Written by - 0 comments

Published on - last updated on December 22nd 2020 - Listed in Database MySQL Monitoring Galera


check_mysql only checks read operation

To use a simple monitoring of a MySQL server (whether this is MySQL itself, MariaDB, Percona or other fancy forks), the standard plugin is - obviously - check_mysql, which is part of the monitoring-plugins package. However check_mysql only makes a read query as it retrieves some basic statistics from the MySQL server.

To monitor write operations as well (e.g. to catch a full file system) I've been using a simple shell script in the past few years: check_mysql_write.sh .

check_mysql_write

This shell script (from now on mentioned as plugin) is executed from the monitoring server and establishes a remote connection to the given database server:

$ ./check_mysql_write.sh -H dbhost -P port -u dbuser -p dbpass -d database

Note: Of course this can also be executed locally on the DB server.

The plugin relies on a table monitoring in a dedicated database. Here are the statements to prepare this monitoring table:

MariaDB [(none)]> CREATE TABLE mymonitoring.monitoring ( id INT(1), mytime INT(13) );
MariaDB [(none)]> INSERT INTO mymonitoring.monitoring (id, mytime) VALUES (1, 1421421409);

The plugin check_mysql_write would then update the table with the current timestamp, with the following UPDATE query:

UPDATE monitoring SET mytime=$curtime WHERE id=1

This results in the following table with content:

MariaDB [mymonitoring]> select * from monitoring;
+------+------------+
| id   | mytime     |
+------+------------+
|    1 | 1558676432 |
+------+------------+
1 row in set (0.00 sec)

Unless there was an error during the UPDATE query, the plugin returns OK and - hurray - you have a working MySQL server.

The problem with multi-master nodes

However there's a problem when running multi master nodes, or a Galera cluster. As the plugin is executed on multiple database hosts of the same cluster, this table is the same across the cluster. And because there's only one row with a unique ID (1) in this table, this causes problems.

On a three node Galera cluster with 4 monitoring servers and a check interval of 10 seconds, this single row is updated at least 12 times within 10 seconds. Forcibly the write operations overlap and this creates a deadlock. The UPDATE query would then get the following error:

ERROR 1213 (40001) at line 1: Deadlock found when trying to get lock; try restarting transaction

And the plugin would return "CRITICAL: There was an error trying to write into mymonitoring.monitoring.  Do a manual check.".

Adjusting the check_mysql_write plugin

To overcome that deadlock situation, I adapted the structure of the monitoring table and the plugin itself.
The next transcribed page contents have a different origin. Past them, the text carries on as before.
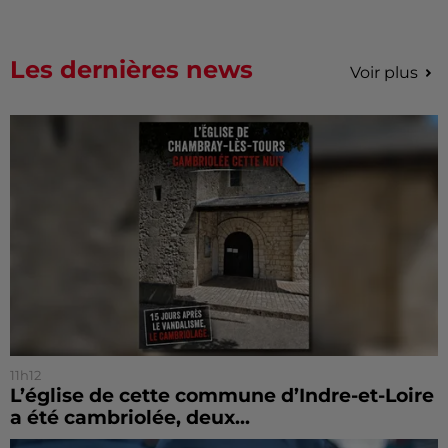
Les dernières news
Voir plus
11h12
L’église de cette commune d’Indre-et-Loire
a été cambriolée, deux...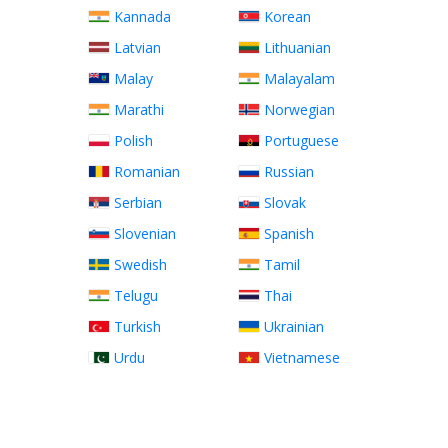
Kannada
Korean
Latvian
Lithuanian
Malay
Malayalam
Marathi
Norwegian
Polish
Portuguese
Romanian
Russian
Serbian
Slovak
Slovenian
Spanish
Swedish
Tamil
Telugu
Thai
Turkish
Ukrainian
Urdu
Vietnamese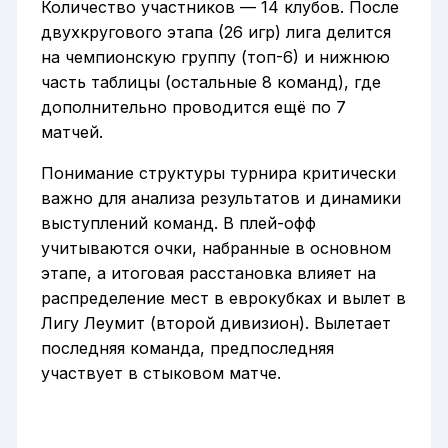
Количество участников — 14 клубов. После
двухкругового этапа (26 игр) лига делится
на чемпионскую группу (топ-6) и нижнюю
часть таблицы (остальные 8 команд), где
дополнительно проводится ещё по 7
матчей.
Понимание структуры турнира критически
важно для анализа результатов и динамики
выступлений команд. В плей-офф
учитываются очки, набранные в основном
этапе, а итоговая расстановка влияет на
распределение мест в еврокубках и вылет в
Лигу Леумит (второй дивизион). Вылетает
последняя команда, предпоследняя
участвует в стыковом матче.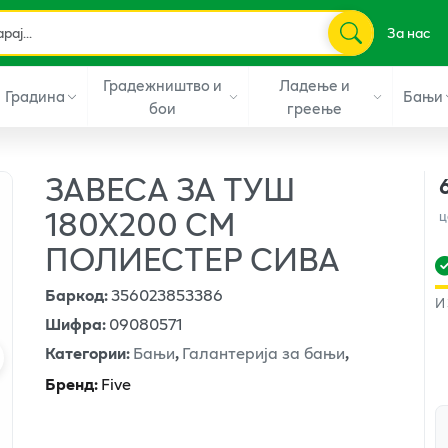
За нас
Градежништво и
Ладење и
Градина
Бањи
бои
греење
ЗАВЕСА ЗА ТУШ
180Х200 СМ
ц
ПОЛИЕСТЕР СИВА
Баркод
:
356023853386
И
Шифра
:
09080571
Категории
:
Бањи
,
Галантерија за бањи
,
Бренд
:
Five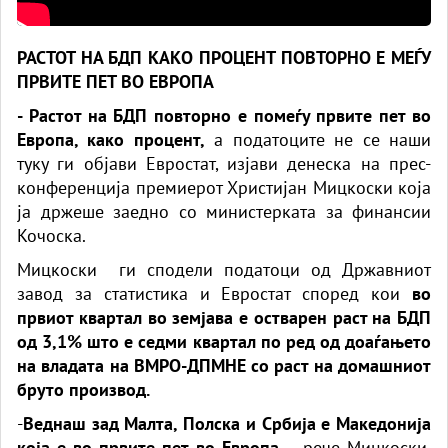
РАСТОТ НА БДП КАКО ПРОЦЕНТ ПОВТОРНО Е МЕЃУ
ПРВИТЕ ПЕТ ВО ЕВРОПА
- Растот на БДП повторно е помеѓу првите пет во
Европа, како процент,
а податоците не се наши
туку ги објави Евростат, изјави денеска на прес-
конференција премиерот Христијан Мицкоски која
ја држеше заедно со министерката за финансии
Кочоска.
Мицкоски ги сподели податоци од Државниот
завод за статистика и Евростат според кои
во
првиот квартал во земјава е остварен раст на БДП
од 3,1% што е седми квартал по ред од доаѓањето
на владата на ВМРО-ДПМНЕ со раст на домашниот
бруто производ.
-
Веднаш зад Малта, Полска и Србија е Македонија
која е во првите пет во Европа
– рече Мицкоски,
Instead of using a hard-coded unique ID, the table now has columns host and mytime. The host column is a VARCHAR type which has the values of the hostname on which the plugin runs. The new table is created like this:

MariaDB [(none)]> CREATE TABLE mymonitoring.monitoring ( host VARCHAR(100), mytime INT(13) );

The plugin now tries to update the timestamp of the row where the local hostname matches the hostname in the table:

UPDATE monitoring SET mytime=$curtime WHERE host = '$(hostname)'

Obviously if the plugin runs for the first time, there is no row with the local hostname and the plugin would fail. This is why the plugin itself creates the row at the very first run, if it can't find it in the table:

INSERT INTO monitoring (host, mytime) VALUES ('$(hostname)', $curtime)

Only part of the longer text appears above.